Gegründet wurde Viora im März 2021 – damals noch unter dem Namen Ada Growth – von Kovar und ihrem Co-Founder Matthew Ziebarth. Das Wiener Startup betreibt eine E-Learning-App, die sich an Unternehmen richtet, und den Confidence Gap zwischen weiblichen und männlichen Mitarbeiter:innen durch Übungen zur Persönlichkeitsentwicklung schließen soll. Das soll Unternehmen attraktiver für weibliche Arbeitskräfte machen. 

Unternehmensgeschichte

“Begonnen hat das Ganze als Nebenprojekt zu meiner Tätigkeit als CEO bei sgreening. Ich wollte Frauen Tools in die Hand geben, durch die sie sich selbst von innen heraus stärken und sichtbarer in unserer Gesellschaft machen. Dabei war mir wichtig, auch Themen wie Zeitarmut und den Gender Pay Gap mitzudenken – so entstand die Idee für eine Micro Learning App“, erzählt die Gründerin.
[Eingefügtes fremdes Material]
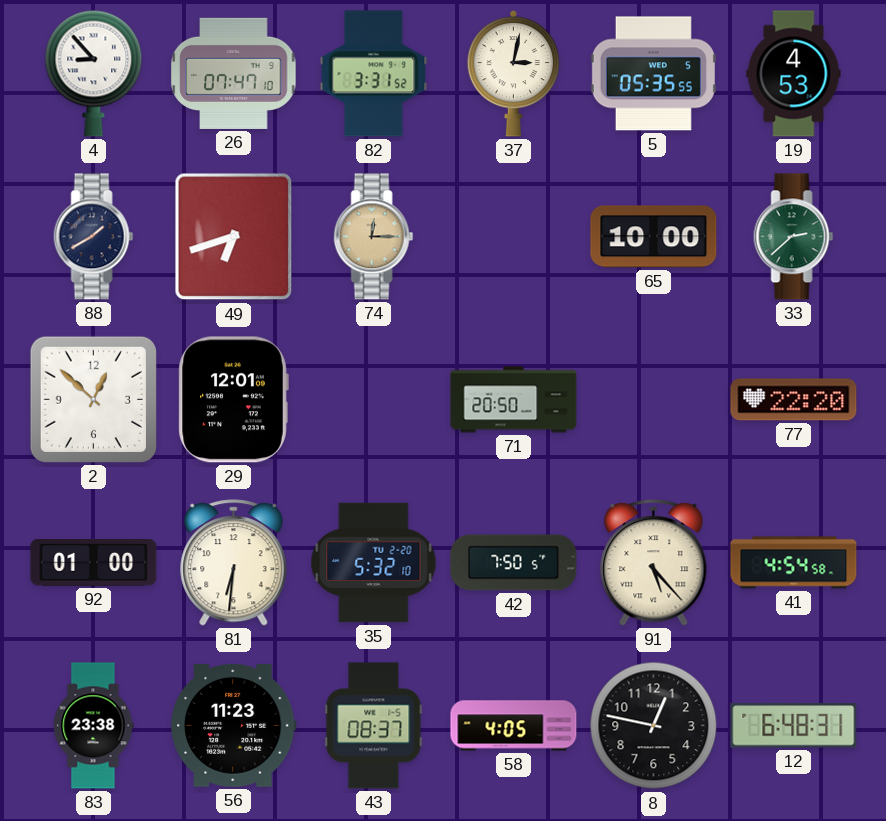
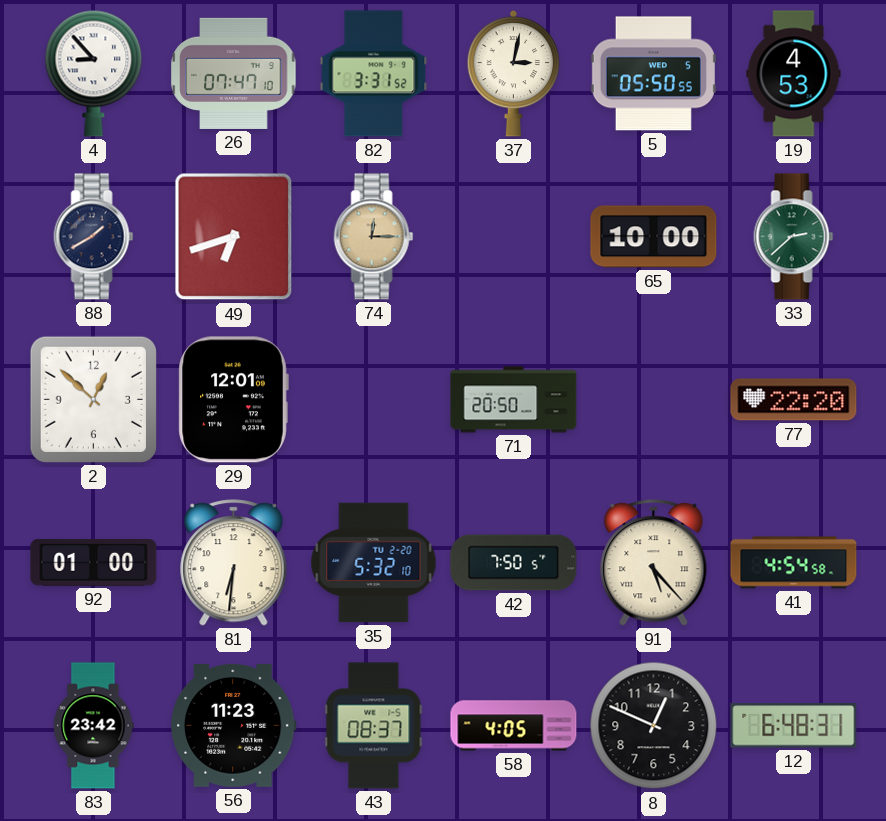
5: 05:35 -> 05:50
83: 23:38 -> 23:42
8: 12:47 -> 12:49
Rund eineinhalb Jahre nach der offiziellen Gründung brachte Viora die erste Version der App auf den Markt. “Sofort haben EY, Erste Group Bank AG, voestalpine High Performance Metals GmbH und DORDA Rechtsanwälte GmbH bei uns unterschrieben”, lässt Kovar Revue passieren. Das Startup konnte seither zahlreiche Erfolge einfahren und bekannte Investor:innen für sich gewinnen – wie zum Beispiel Hansi Hansmann, den VC-Fonds Calm/Storm und Fund F (brutkasten berichtete).

Rückzug aus der Geschäftsführung

Nun zieht sich Kovar aus der Geschäftsführung zurück. „Ich bin unglaublich stolz, gemeinsam mit meinem großartigen Team ein EdTech-Business aufgebaut zu haben, das gezielt daran arbeitet, den Gender Confidence Gap zu schließen.“ Gemeinsam mit CTO und Co-Founder Matthew Ziebarth baute sie über die Jahre ein Team von sechs Personen auf. 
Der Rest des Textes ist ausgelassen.